If you are starting out and haven’t done any of the other cycles that’s okay too. You can easily take the workout plan for cycle 5 and do them 6.5 times to make it a 90 day workout. The workouts are in intervals but if reps work better for you I’d suggest timing yourself for 45 seconds and seeing how many reps you can do and go from there. Increasing reps each cycle is encouraged.

Arizona
2025/9/2 Edited to

... Read moreIncorporating a structured workout schedule like the 14-day cycle described, which combines targeted days such as Lower Push, Upper Push, Core & Glutes, along with active and full rest days, provides a balanced approach to build strength and recovery.
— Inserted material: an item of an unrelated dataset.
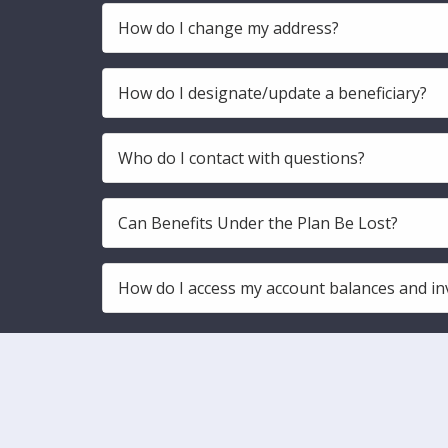
How do I change my address?
How do I designate/update a beneficiary?
Who do I contact with questions?
Can Benefits Under the Plan Be Lost?
How do I access my account balances and in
For Day 2 focused on the lower body push, exercises like kettlebell squats, glute bridges, fire hydrants, donkey kicks, and side-lying leg lifts are excellent for strengthening quads and glutes. To maximize effectiveness, controlling your reps and adjusting weights progressively is encouraged. Timing your reps for intervals of about 45 seconds, as suggested, helps maintain intensity while preventing overexertion. This method is especially useful if you prefer interval training over fixed reps. The inclusion of pre- and post-workout journal prompts enhances motivation and mindfulness throughout your fitness journey. For example, before the workout, evaluating how your shoulders and arms feel, your energy level on a scale, and any needed modifications can prepare you physically and mentally. After the workout, reflecting on the exercises that felt strong or challenging and noting progression goals or weight adjustments supports continuous improvement. Moreover, the flexibility to rearrange workout days, especially for busy individuals like parents managing appointments and other commitments, makes this plan adaptable to various lifestyles. Maintaining protein intake, such as consuming 4-6 eggs or protein shakes post-workout, supports muscle recovery and growth. Tracking these elements consistently can help transform the 14-day cycle workout program into a full 90-day challenge by repeating and progressing through the cycles. This approach not only boosts physical fitness but also cultivates a sustainable and realistic workout habit with tailored intensity based on daily readiness and personal goals.